Task objective —
Below are records to repeat exactly; do not include any pictures.

[Page-level text extractions]
◆ ◆ ◆
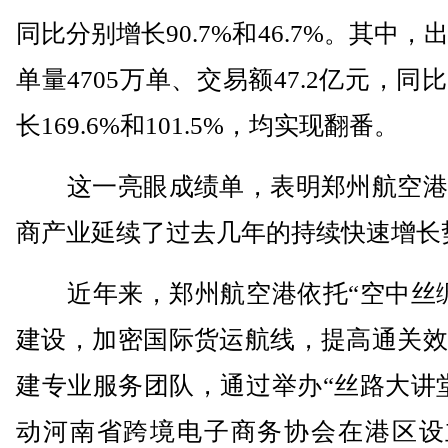
同比分别增长90.7%和46.7%。其中，
单量4705万单、交易额47.2亿元，同
长169.6%和101.5%，均实现翻番。
这一亮眼成绩单，表明郑州航空港
商产业延续了过去几年的持续快速增长
近年来，郑州航空港依托“空中丝绸
建设，加密国际货运航线，提高通关效
建专业服务团队，通过举办“丝路大讲
动河南省跨境电子商务协会在港区设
◆ ◆ ◆
Task solution —
同比分别增长90.7%和46.7%。其中，
单量4705万单、交易额47.2亿元，同
长169.6%和101.5%，均实现翻番。
这一亮眼成绩单，表明郑州航空港
商产业延续了过去几年的持续快速增长
近年来，郑州航空港依托“空中丝绸
建设，加密国际货运航线，提高通关效
建专业服务团队，通过举办“丝路大讲
动河南省跨境电子商务协会在港区设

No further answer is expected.